Fear of RDF

Yesterday I received tweet that said: @philarcher1 when I hear "Open Data" I always fear it's RDF. Is that the case or are these new open data initiatives more Web friendly?

Even a cursory look at the sender's Web site shows you that he's a very knowledgeable programmer who is particularly skilled in JavaScript. I know him virtually through the W3C's Mobile Web courses (one of which I teach) and it's clear he knows his stuff.

This tweet however strongly suggests that he's so entrenched in one world view that he rejects any other out of hand. I know this not to be the case but it is the impression given in the limited circumstances of 140 quickly written characters. This is not helpful.

JavaScript allows you to create highly engaging Web content that is dynamic and interactive. If you’re good at it (and this person is) then you can get a browser to do extraordinary things these days, including, literally, making it sing (through the audio API). The data exchange method used by JavaScript, JSON, is very powerful and all the modern browsers have built-in support for it. Nothing wrong with JSON, nothing wrong with JavaScript.

What saddens me of course is the rejection of RDF. Some basics:

To 'fear RDF' is as silly as to fear wooden spoons — different tools for different jobs.

Can you not enrich (mix) data with JSON? Of course you can, but you do it by matching one table with another in a relational-database sort of way. Again, nothing wrong with relational databases it's just that RDF is better for some things, like publishing datasets in such a way that encourages re-use in ways that the publisher themselves may not have thought of. A tabular data set is essentially two dimensional, and, to emphasise, very good for a lot of things. RDF is multi-dimensional and good for a lot of other things. The two overlap, but not by 100%.

At the Uses of Open Data workshop I ran recently, I saw a couple of examples where the power of linked data is making a real difference. The Renewable Energy and Energy Efficiency Partnership, Reegle [broken link removed], collects and triplifies data from many different sources to present a lot of domain-specific information in different ways. Similarly, publicspending.gr [broken link removed] collects data from different sources, triplifies it and presents it in useful ways. In both cases, the aggregated data is made available as linked data that can be accessed using the same query language and tools that are used in the applications themselves. Try doing that in JSON. You can, yes, but it's a lot easier to use RDF for that kind of thing.
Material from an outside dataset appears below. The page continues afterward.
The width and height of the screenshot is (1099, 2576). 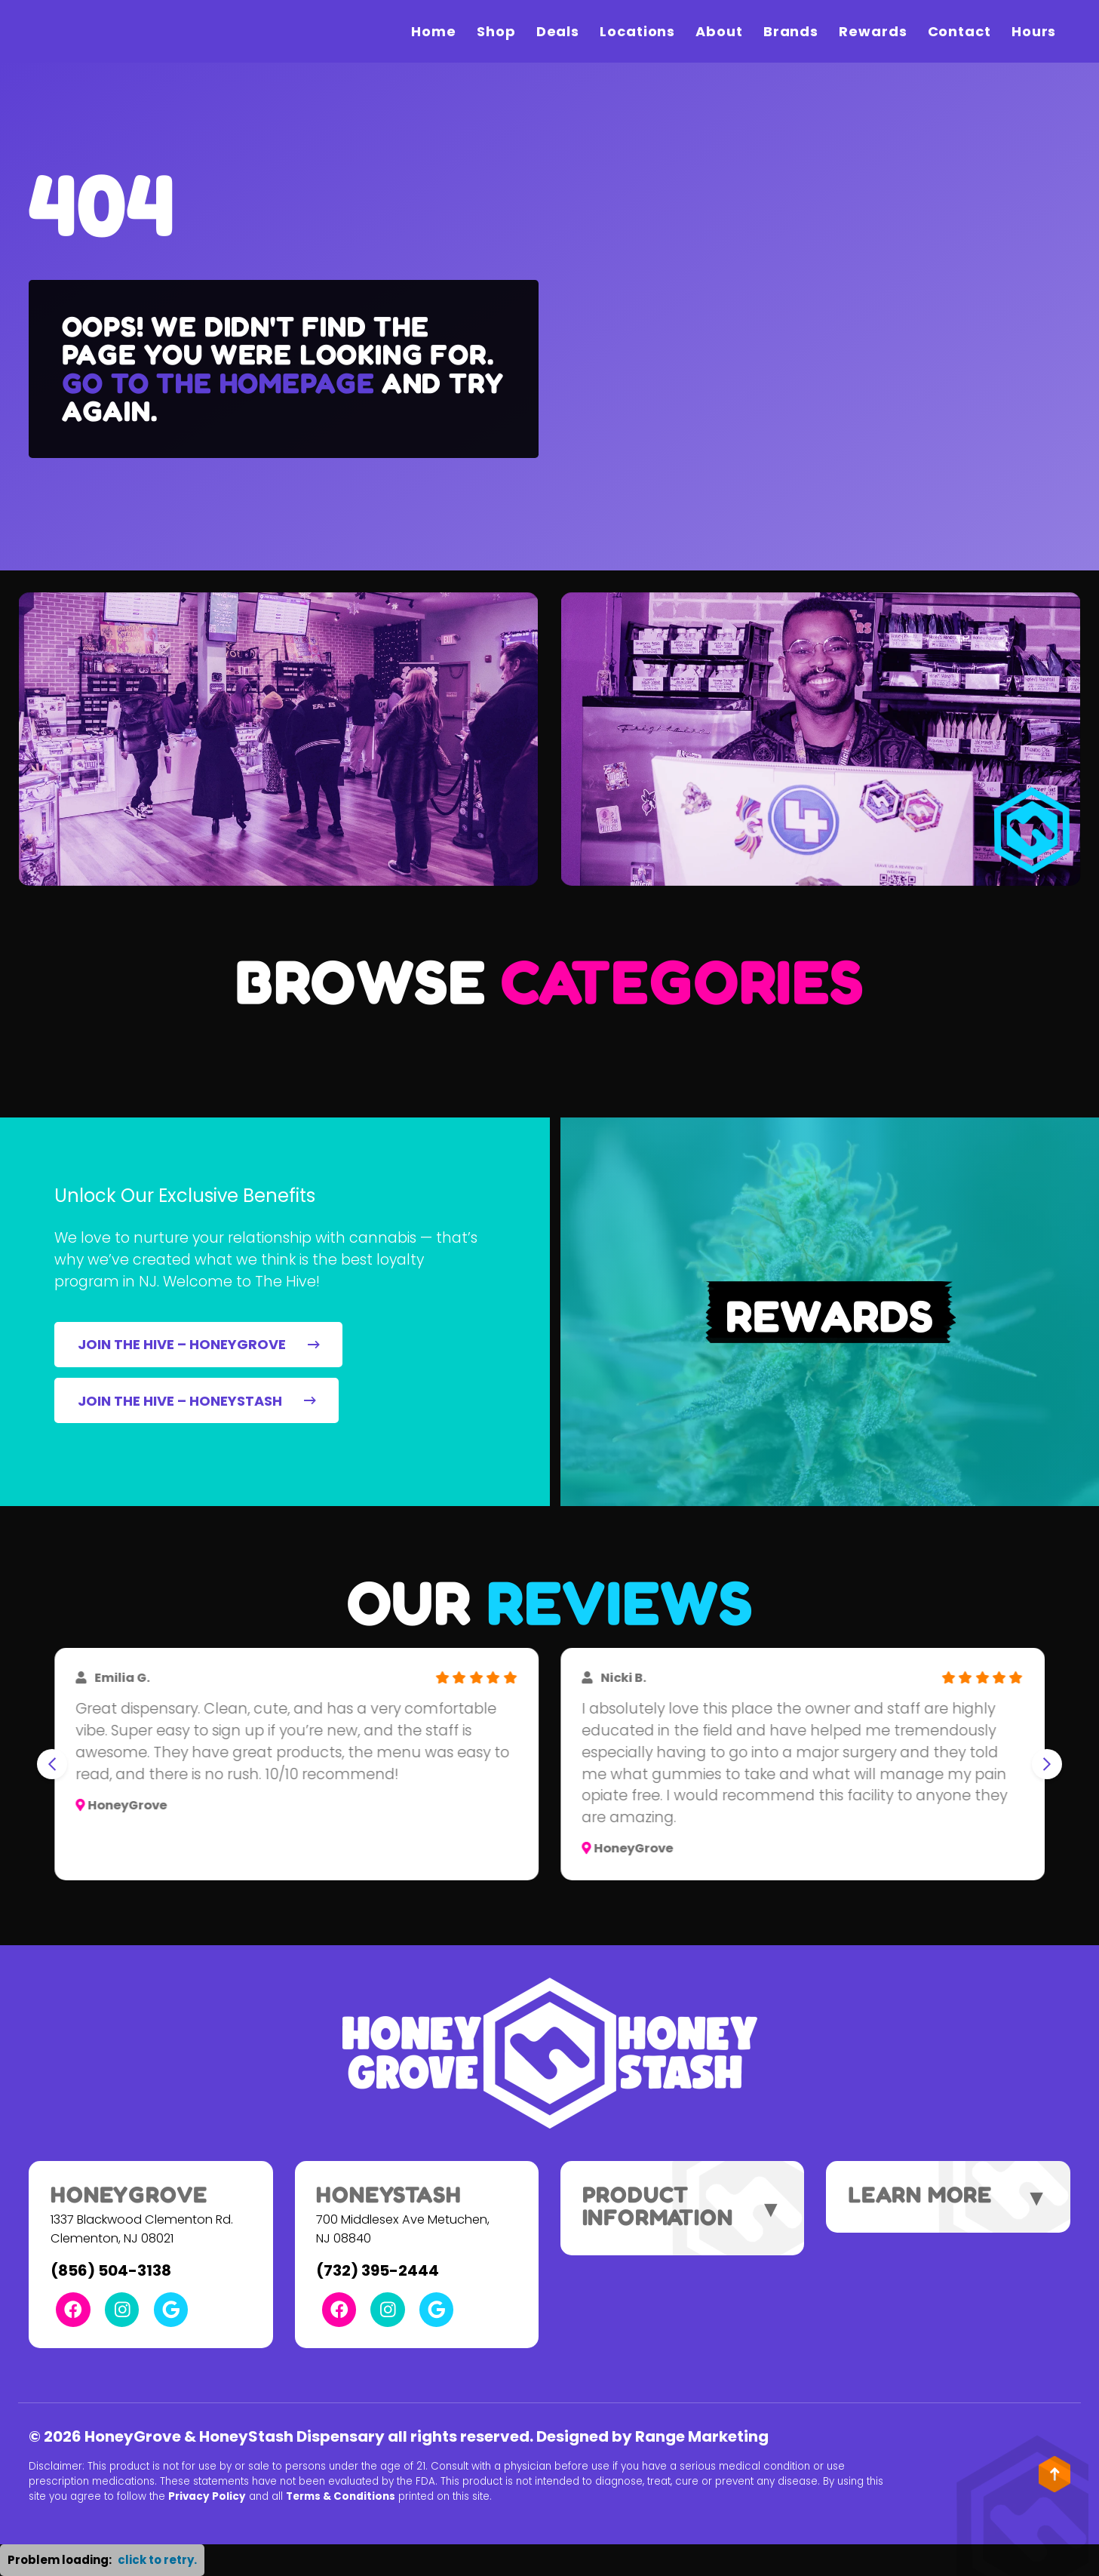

The idea that RDF is not Web friendly is, well, arrant nonsense. RDF is based on using URIs to identify things and relationships between them. If you restrict the use of RDF to using URIs that begin http: and follow a set of simple best practices, you get Linked Data which is how you do data at Web scale. That is, a massively distributed data set that anyone can contribute to, just like they can to the Web of documents. The idea of using URIs to link data is right there in TimBL's original paper from 1989. The Web of Data is woven into the very fabric of the Web.

Tim Berners-Lee's original proposal for what became the World Wide Web

But there's more.

One of the reasons some public sector officials are reluctant to publish their data is that they fear that it will be misused. Notably the fear is that some of the important detail in the data will be missed. Tabular data typically includes annotations "beware this is an estimate" or "this value is missing because of XYZ". That kind of data is an important part of the story and it's vital that developers take note — those annotations and the general metadata that goes with any data set are what tell you the context in which the data was gathered, what it does and does not represent. To encode that you need rather more than name/value pairs and the odd array. I said more about this in a recent keynote.

Religious wars that reduce to "my technology's better than your technology" are always counter productive. That said, I do think that the linked data community does need to do more to make developers' lives easier. JSON-LD is a really good start, so is R2RML and I'm looking forward to seeing what comes out of the heavily JSON-centric Data Protocols [broken link removed] work announced this week by the Open Knowledge Foundation.

But please don't fear RDF and don't tell me that it's not Web friendly.